The Israeli Supreme Court ruled recently that an Israeli who resides abroad can be considered for Israeli tax purposes as a person whose center of life is not in Israel, even if his family lives in Israel (Kfar Saba Assessing Officer vs Michael Sapir, Civil Appeal 4862/13). 

The court by judges Esther Hayut, Hanan Melcer, and Uzi Vogelman rejected an appeal by the Israel Tax Authority against an Israeli who lives in Singapore. His dispute with the Israel Tax Authority was over the question where the center of his life is (Israel or Singapore). The Supreme Court affirmed the ruling of Tel Aviv District Court Judge Altuvia Magen. 

See also:
Israeli Tax Residence Separately From the Wife - The Sapir Case in the Tel Aviv District Court
Israeli Resident for Tax Purposes: The AK case 

Israeli Resident for Tax Purposes

The Sapir case is all about the "center of life" test that identifies if a person is to be classified as an Israeli resident. An individual is defined by the Income Tax Ordinance to be an Israeli resident if his center of life is in Israel, taking into account, inter alia, the individual’s family, economic and social links. 

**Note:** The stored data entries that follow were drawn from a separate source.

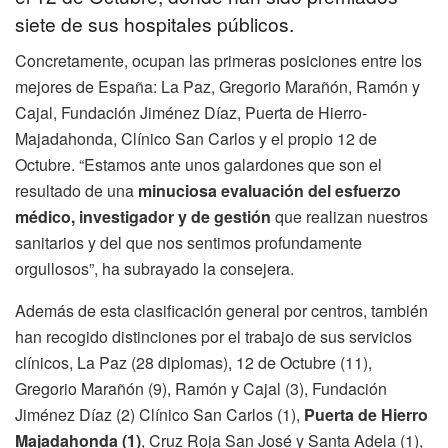
siete de sus hospitales públicos.
Concretamente, ocupan las primeras posiciones entre los
mejores de España: La Paz, Gregorio Marañón, Ramón y
Cajal, Fundación Jiménez Díaz, Puerta de Hierro-
Majadahonda, Clínico San Carlos y el propio 12 de
Octubre. “Estamos ante unos galardones que son el
resultado de una
minuciosa evaluación del esfuerzo
médico, investigador y de gestión
que realizan nuestros
sanitarios y del que nos sentimos profundamente
orgullosos”, ha subrayado la consejera.
Además de esta clasificación general por centros, también
han recogido distinciones por el trabajo de sus servicios
clínicos, La Paz (28 diplomas), 12 de Octubre (11),
Gregorio Marañón (9), Ramón y Cajal (3), Fundación
Jiménez Díaz (2) Clínico San Carlos (1),
Puerta de Hierro
Majadahonda (1)
, Cruz Roja San José y Santa Adela (1),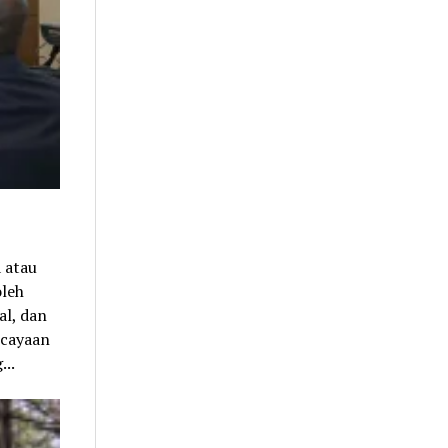
 atau
oleh
al, dan
rcayaan
...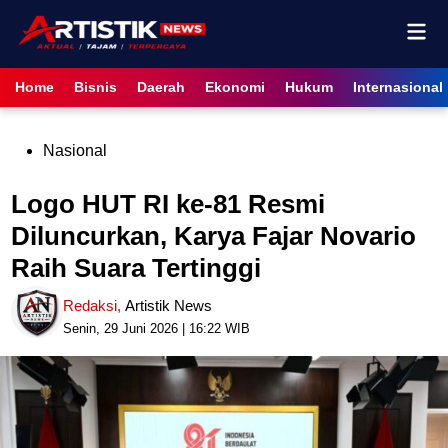
Skip
Mai
to
content
Men
Home
Bisnis
Daerah
Ekonomi
Hukum
Internasional
Posted
Nasional
in
Logo HUT RI ke-81 Resmi
Diluncurkan, Karya Fajar Novario
Raih Suara Tertinggi
Redaksi
,
Artistik News
Senin, 29 Juni 2026 | 16:22 WIB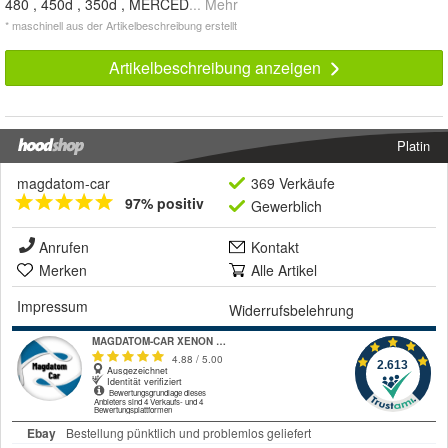
480 , 450d , 350d , MERCED
... Mehr
* maschinell aus der Artikelbeschreibung erstellt
Artikelbeschreibung anzeigen
Platin
magdatom-car
369 Verkäufe
97% positiv
Gewerblich
Anrufen
Kontakt
Merken
Alle Artikel
Impressum
Widerrufsbelehrung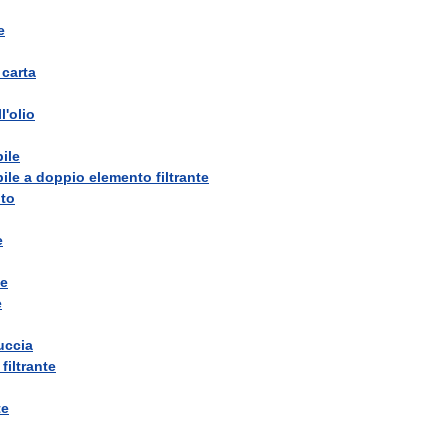
e
carta
l
'
olio
ile
ile
a
doppio
elemento
filtrante
ito
e
ne
e
uccia
filtrante
te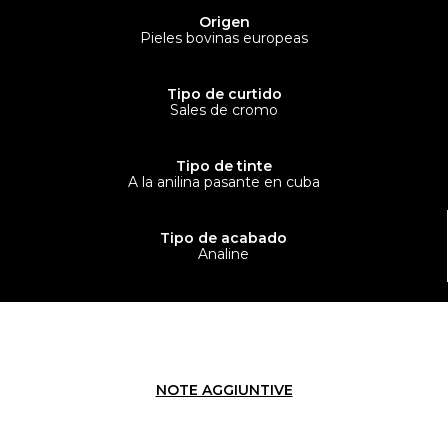
Origen
Pieles bovinas europeas
Tipo de curtido
Sales de cromo
Tipo de tinte
A la anilina pasante en cuba
Tipo de acabado
Analine
NOTE AGGIUNTIVE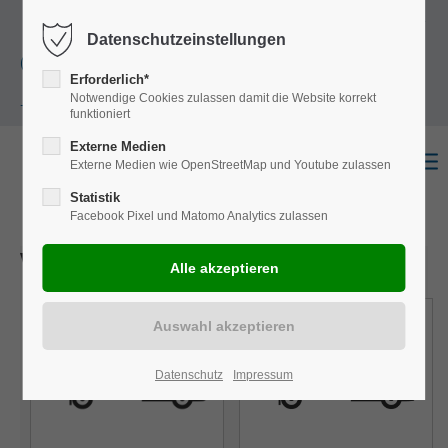
+49
Harkortstraße 12, 48163 Münster
Mo.-
Datenschutzeinstellungen
(0)251 322 631
Do. 8:00 - 17:00 | Fr. 7:45 - 13:30 Uhr
Erforderlich*
Notwendige Cookies zulassen damit die Website korrekt
- 0
funktioniert
Externe Medien
Externe Medien wie OpenStreetMap und Youtube zulassen
Statistik
Facebook Pixel und Matomo Analytics zulassen
Wählen Sie einen Ausbau
Datenschutz
Impressum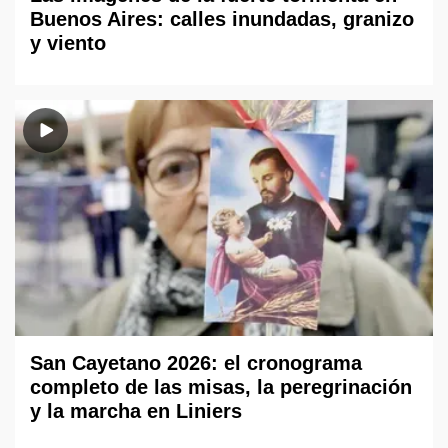
Buenos Aires: calles inundadas, granizo
y viento
San Cayetano 2026: el cronograma
completo de las misas, la peregrinación
y la marcha en Liniers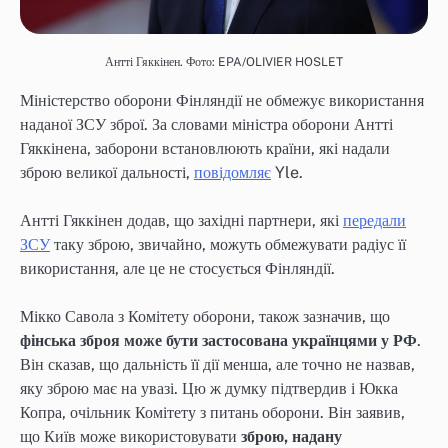
Антті Гяккінен. Фото: EPA/OLIVIER HOSLET
Міністерство оборони Фінляндії не обмежує використання
наданої ЗСУ зброї. За словами міністра оборони Антті
Гяккінена, заборони встановлюють країни, які надали
зброю великої дальності,
повідомляє
Yle.
Антті Гяккінен додав, що західні партнери, які
передали
ЗСУ
таку зброю, звичайно, можуть обмежувати радіус її
використання, але це не стосується Фінляндії.
Мікко Савола з Комітету оборони, також зазначив, що
фінська зброя може бути застосована українцями у РФ
.
Він сказав, що дальність її дії менша, але точно не назвав,
яку зброю має на увазі. Цю ж думку підтвердив і Юкка
Копра, очільник Комітету з питань оборони. Він заявив,
що Київ може використовувати
зброю, надану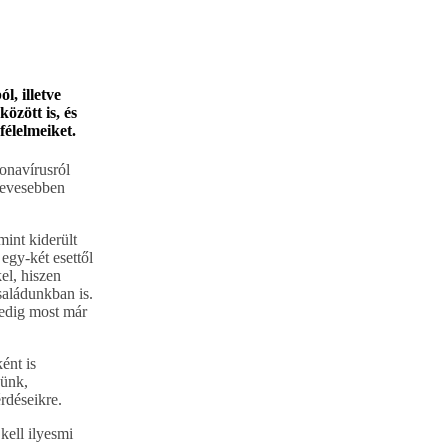
, illetve
özött is, és
félelmeiket.
onavírusról
kevesebben
int kiderült
egy-két esettől
el, hiszen
saládunkban is.
pedig most már
ént is
günk,
rdéseikre.
kell ilyesmi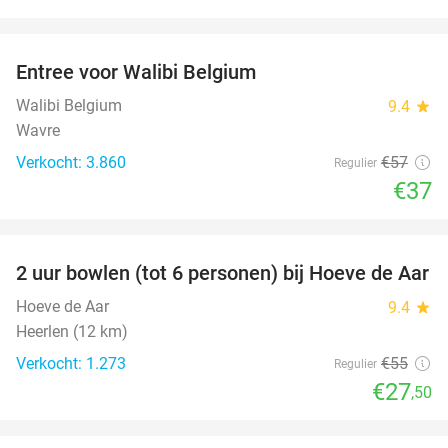
favorite_border
Entree voor Walibi Belgium
35%
Walibi Belgium
9.4
star
Wavre
Verkocht: 3.860
€57
Regulier
€37
favorite_border
2 uur bowlen (tot 6 personen) bij Hoeve de Aar
50%
Hoeve de Aar
9.4
star
Heerlen (12 km)
Verkocht: 1.273
€55
Regulier
€27
,50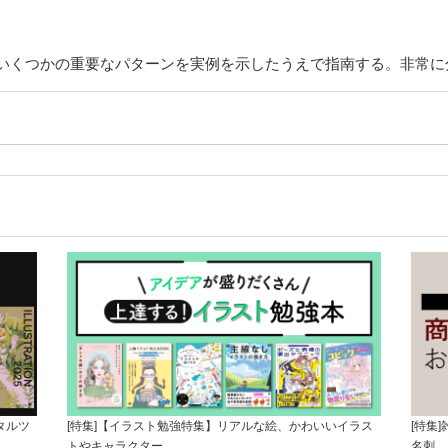
いくつかの重要なパターンを実例を示したうえで指南する。非常に
タルツ
[特集]【イラスト勉強特集】リアルな絵、かわいいイラス
[特集
トやキャラクター…
名刺、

Additional factors listed in the Israeli Income Tax Ordinance the indicate residence are the following: location of a permanent home; place of residence of the individual and his family; place where the individual regularly works or employed; location of active economic interests; place where the individual is active in organizations or institutions etc. 

An individual is presumed to be an Israeli resident, unless challenged by the taxpayer or by the Israel Tax Authority, in any of the following circumstances: (1) the individual is present in Israel for at least 183 days in a tax year ending December 31; or (2) the individual is present in Israel for at least 30 days in the current tax year and 425 cumulative days in the current and two earlier tax years. 

See also:
Israeli Residence for tax purposes
Israeli Tax Law on Residency 

The Sapir Case

An Israeli citizen named Sapir moved to Singapore in 1994 with his wife and family. He returned to Israel in 1998, but gone back to Singapore in 2001, without his wife and family. Although Sapir filed Israeli annual income tax reports, he did not include his income in Singapore. The The Kfar Saba Tax Assessor argued that this income should be considered as income of an Israeli resident. 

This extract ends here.